SHANGHAI, Sept 8 (Reuters) - China major stock indexes fell in volatile in early trading on Tuesday, after Beijing introduced fresh measures - including tax cuts and a proposed “circuit breaker” system - to discourage speculation and stem further slides in share prices.
The CSI300 index fell 0.7 percent to 3,226.53 points at 1:59 GMT, while the Shanghai Composite Index lost 0.7 percent to 3,060.16 points - both indexes were shunted in and out of the black in a reflection of the fragile sentiment.
Late on Monday, China said it would remove personal income tax on dividends for shareholders who hold stocks for more than a year, in a move aimed at encouraging longer-term investment in equities as opposed to short-term speculation.
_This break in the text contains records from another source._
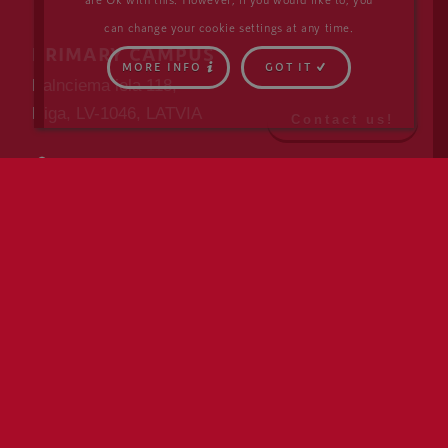
can change your cookie settings at any time.
PRIMARY CAMPUS
MORE INFO
GOT IT
Kalnciema iela 118,
Riga, LV-1046, LATVIA
Contact us!
DIRECTIONS
info@isriga.lv
+371 6762 4622
SECONDARY CAMPUS
Skanstes iela 27,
The announcement came hours after regulators proposed introducing a “circuit breaker” on China’s flagship CSI300 index to help stabilise the market.
The Shanghai Stock Exchange also restricted trading in stock options, which can be used by stock investors as a tool to place bearish bets on the market.
But some analysts said these measures would do little to reverse the downtrend of the market.
“The circuit breaker may help calm sentiment, but it doesn’t change investors’ attitude toward stocks,” said Hou Yin, analyst at AJ Securities.
He added that the tax cuts offer little incentive to stock buyers because “investors prefer to stand on the sidelines due to huge uncertainty they face.”
In addition, some analysts and traders say government restrictions on shorting activities could be counterproductive, as investors who aren’t able to adequately hedge risks in futures or options market have no choice but to unwind their positions in the cash market to reduce risks.
China CSI300 stock index futures for September were flat at 3,120, 106.53 points below the current value of the underlying index.